Mesrine : l'ennemi public N°1 : Un film virtuose et puissant, un Cassel bluffant
A la fin, il meurt. Et avant ? Avant, alors que Vincent Cassel prend ses neuf kilos de trop au fil des étapes de la vie du gangster, le personnage, lui aussi, s’épaissit, prend de l’ampleur, des formes, et occupe l’écran. Déjà impressionnant dans Mesrine : l'instinct de mort, Vincent Cassel est maintenant bluffant. Arriver à faire oublier une gueule si caractéristique n’est pas un travail aisé, et malgré tout, il y parvient grâce à la vision qu'il a développée du personnage, sous la caméra de Jean-François Richet.
Il bat sa femme mais fait des bons mots, torture un journaliste mais seulement parce que c’est un indic d’extrême droite, tue des gens mais reste la personnalité préférée des français à la fin des années 70. La personnalité et l’ennemi public, tous les deux numéros 1, sont parfaitement englobés dans les deux heures de film (et plus globalement les quatre heures de la saga Mesrine).

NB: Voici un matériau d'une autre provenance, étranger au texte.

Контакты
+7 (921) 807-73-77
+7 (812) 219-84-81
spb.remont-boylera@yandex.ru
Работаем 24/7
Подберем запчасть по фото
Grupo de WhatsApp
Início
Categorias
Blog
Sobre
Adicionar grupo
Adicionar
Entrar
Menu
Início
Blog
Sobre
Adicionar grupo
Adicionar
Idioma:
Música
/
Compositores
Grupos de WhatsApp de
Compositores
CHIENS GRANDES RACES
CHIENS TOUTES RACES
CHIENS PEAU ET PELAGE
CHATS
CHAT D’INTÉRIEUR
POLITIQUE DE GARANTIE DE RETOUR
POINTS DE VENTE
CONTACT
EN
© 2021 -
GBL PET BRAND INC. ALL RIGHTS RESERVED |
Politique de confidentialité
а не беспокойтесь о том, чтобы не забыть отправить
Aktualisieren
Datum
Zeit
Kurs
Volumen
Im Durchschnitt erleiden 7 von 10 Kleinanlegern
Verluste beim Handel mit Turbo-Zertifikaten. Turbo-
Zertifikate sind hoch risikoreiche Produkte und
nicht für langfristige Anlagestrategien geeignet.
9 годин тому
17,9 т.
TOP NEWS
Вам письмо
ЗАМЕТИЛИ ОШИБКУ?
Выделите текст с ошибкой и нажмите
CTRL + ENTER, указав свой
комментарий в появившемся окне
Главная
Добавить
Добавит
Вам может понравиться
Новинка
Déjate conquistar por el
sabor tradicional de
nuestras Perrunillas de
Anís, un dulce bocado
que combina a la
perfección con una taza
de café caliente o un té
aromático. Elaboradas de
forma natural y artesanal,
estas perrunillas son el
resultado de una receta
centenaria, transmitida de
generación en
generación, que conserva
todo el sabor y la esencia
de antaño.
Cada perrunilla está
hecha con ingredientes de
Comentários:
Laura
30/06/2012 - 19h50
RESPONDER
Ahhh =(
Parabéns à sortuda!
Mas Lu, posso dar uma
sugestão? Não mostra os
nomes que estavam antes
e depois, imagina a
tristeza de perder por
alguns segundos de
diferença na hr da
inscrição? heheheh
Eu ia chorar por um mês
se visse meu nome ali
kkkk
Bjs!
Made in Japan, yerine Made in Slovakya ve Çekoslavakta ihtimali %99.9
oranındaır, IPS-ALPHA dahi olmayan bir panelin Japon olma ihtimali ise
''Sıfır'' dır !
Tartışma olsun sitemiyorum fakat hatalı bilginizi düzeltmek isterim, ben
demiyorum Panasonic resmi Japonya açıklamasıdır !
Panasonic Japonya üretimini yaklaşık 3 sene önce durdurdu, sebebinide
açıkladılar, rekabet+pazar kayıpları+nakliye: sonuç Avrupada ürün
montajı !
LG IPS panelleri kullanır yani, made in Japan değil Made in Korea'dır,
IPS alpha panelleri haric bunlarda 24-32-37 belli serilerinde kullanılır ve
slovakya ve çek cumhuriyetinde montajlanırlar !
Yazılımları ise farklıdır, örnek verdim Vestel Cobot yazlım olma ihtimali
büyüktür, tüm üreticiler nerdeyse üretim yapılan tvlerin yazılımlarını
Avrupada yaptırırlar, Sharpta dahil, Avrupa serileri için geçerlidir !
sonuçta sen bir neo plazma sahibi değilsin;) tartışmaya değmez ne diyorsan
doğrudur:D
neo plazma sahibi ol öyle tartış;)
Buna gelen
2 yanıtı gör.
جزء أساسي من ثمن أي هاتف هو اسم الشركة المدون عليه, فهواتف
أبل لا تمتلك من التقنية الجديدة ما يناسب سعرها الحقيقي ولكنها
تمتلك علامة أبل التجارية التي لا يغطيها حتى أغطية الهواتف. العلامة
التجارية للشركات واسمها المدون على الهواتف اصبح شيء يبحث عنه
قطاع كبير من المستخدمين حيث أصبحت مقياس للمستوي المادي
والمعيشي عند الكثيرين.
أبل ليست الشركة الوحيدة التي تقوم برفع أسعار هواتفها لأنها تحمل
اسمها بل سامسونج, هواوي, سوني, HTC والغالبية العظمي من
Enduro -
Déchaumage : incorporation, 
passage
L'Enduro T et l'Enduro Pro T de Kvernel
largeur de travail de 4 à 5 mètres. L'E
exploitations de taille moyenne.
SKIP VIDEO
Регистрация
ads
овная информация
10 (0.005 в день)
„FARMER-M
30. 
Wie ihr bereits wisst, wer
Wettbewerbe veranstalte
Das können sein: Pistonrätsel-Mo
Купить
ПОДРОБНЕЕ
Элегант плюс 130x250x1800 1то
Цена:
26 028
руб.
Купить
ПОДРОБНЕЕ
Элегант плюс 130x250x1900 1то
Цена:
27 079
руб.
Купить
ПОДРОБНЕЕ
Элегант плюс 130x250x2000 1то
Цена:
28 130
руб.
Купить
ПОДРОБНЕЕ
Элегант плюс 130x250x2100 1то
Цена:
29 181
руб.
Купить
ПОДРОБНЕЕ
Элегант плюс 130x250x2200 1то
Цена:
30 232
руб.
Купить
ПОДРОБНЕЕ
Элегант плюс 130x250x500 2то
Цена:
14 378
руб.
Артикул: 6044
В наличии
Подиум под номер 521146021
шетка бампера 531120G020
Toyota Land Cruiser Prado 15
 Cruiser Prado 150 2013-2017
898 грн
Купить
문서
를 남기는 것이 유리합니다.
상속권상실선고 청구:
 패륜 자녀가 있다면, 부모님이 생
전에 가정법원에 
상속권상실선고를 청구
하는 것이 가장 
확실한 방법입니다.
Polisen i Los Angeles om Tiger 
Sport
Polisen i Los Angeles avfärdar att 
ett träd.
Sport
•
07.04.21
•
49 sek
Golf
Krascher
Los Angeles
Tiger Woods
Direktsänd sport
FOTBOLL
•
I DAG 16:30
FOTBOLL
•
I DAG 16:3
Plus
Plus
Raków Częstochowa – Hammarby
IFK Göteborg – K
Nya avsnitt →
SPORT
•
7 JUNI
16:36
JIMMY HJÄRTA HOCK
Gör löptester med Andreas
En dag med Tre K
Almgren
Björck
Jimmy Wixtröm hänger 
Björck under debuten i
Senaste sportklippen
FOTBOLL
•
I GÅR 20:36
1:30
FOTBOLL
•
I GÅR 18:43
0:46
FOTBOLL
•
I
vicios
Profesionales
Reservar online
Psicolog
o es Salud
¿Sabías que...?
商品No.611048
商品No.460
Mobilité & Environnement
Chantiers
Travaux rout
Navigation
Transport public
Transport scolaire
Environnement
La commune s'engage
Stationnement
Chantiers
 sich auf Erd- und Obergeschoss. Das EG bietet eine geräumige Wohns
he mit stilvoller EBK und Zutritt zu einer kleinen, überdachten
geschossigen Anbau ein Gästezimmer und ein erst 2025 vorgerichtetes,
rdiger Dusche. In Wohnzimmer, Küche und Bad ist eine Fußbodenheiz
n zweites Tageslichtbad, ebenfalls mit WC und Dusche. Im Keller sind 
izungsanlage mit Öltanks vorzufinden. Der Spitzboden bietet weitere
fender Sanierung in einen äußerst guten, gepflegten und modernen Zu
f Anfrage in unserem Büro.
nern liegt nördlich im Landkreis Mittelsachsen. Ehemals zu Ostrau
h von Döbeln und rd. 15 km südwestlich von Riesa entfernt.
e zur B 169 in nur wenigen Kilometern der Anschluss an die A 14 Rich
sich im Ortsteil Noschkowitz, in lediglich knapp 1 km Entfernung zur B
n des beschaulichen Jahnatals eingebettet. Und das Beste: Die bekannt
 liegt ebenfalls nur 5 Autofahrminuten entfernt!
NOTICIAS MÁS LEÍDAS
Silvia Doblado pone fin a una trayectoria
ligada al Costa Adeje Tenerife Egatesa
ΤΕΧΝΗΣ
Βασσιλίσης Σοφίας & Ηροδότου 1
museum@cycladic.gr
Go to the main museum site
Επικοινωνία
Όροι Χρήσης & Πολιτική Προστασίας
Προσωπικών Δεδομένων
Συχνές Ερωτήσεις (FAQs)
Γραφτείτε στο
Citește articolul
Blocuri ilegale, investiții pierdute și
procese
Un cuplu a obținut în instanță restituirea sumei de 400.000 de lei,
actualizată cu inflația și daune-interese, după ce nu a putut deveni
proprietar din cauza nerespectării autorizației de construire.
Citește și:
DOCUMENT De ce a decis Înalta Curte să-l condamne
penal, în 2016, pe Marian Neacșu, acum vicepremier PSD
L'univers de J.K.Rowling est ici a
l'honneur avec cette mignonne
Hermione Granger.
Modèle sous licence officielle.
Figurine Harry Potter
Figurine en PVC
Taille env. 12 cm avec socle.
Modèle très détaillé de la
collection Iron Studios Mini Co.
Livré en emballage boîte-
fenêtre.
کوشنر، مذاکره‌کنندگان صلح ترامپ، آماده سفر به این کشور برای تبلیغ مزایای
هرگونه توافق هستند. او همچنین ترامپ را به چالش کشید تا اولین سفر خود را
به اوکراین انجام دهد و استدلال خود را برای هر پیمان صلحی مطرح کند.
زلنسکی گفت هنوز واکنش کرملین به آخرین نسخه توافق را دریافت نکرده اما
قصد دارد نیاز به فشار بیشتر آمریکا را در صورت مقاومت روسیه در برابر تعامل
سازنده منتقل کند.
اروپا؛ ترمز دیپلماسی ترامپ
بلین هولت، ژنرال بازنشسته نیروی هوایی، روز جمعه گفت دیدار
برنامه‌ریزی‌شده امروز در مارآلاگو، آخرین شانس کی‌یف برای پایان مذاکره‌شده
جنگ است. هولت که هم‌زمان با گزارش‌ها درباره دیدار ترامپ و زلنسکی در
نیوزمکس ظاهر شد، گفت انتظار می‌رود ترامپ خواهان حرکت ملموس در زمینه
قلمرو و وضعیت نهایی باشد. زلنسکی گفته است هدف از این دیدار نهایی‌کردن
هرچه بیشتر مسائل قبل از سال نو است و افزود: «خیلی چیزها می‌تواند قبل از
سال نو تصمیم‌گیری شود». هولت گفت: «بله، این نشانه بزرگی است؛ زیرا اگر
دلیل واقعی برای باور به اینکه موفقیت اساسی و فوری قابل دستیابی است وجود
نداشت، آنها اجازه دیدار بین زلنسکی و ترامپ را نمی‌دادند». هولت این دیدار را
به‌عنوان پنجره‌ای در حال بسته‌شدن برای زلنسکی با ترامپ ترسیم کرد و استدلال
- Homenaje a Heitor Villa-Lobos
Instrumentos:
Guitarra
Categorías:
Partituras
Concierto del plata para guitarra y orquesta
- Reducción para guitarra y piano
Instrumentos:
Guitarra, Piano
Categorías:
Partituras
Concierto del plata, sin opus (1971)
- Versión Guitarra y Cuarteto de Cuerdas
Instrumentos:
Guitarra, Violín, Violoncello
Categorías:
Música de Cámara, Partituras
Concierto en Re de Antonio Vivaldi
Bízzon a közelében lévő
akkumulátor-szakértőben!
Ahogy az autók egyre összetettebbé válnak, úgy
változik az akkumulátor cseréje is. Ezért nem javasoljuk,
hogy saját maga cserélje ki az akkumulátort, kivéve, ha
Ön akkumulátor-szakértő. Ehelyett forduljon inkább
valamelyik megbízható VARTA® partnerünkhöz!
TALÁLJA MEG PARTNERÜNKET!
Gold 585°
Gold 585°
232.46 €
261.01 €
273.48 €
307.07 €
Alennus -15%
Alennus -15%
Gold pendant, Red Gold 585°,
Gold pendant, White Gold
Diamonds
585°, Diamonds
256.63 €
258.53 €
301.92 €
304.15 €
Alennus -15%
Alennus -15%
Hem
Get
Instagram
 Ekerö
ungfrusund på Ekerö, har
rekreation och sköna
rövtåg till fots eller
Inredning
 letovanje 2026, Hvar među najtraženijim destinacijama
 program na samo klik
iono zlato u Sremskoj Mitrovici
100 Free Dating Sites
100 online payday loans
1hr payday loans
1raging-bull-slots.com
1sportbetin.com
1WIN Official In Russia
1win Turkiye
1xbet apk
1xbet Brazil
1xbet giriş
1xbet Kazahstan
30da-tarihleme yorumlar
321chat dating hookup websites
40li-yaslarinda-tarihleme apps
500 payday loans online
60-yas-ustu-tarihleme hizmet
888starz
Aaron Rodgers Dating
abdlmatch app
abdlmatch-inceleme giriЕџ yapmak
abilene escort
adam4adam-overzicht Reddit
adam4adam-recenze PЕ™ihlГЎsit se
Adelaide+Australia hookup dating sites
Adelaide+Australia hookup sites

Vincent Cassel a réussi son pari, rendre le personnage sympathique sans en faire un gentil, quitte à ce que le spectateur se sente coupable de la sympathie qu’il éprouve.
Film à l’américaine, et c’est un compliment
Un travail d’acteur, mais surtout une mise en scène virevoltante qui coupe le spectateur de sa réalité, un film à l’américaine. Car oui, Mesrine est un film à l’américaine, un film nerveux comme son personnage principal qui, malgré ses précautions, finira en martyr, créera la légende, une balle en pleine tête. Christique, presque irréel, suspendu au-dessus de la production française. Pour une fois, le terme « à l’américaine » est un compliment. Marre des « pans t’es mort », sous la pluie, dans un Paris en noir et blanc qui sonne aussi vrai que celui du Parc Astérix.
Ici, Mesrine se consomme, enrobé de violons épais mais pas baveux, un film puissant au montage frénétique qui ne laisse pas une seconde de répit au spectateur. Et notre auteur, à la française, censé faire notre spécificité ? Il est là, lui aussi, bien présent, en toile de fond. Œuvre à l’américaine sans jouer la superproduction, l’apparition d’une icône filmée avec réalisme, un méchant gentil (ou un gentil méchant) le dosage est bon, le travail d’orfèvre d’une production qui a voulu réunir, dans le même film, le talent d’ici et de là-bas.
Mesrine, c’est un peu comme si un grand chef avait réussi l’alliance du saumon truffé et du hamburger pour en faire un mets fin et puissant, qui calle le grand public et sait ravir la critique gastronomique.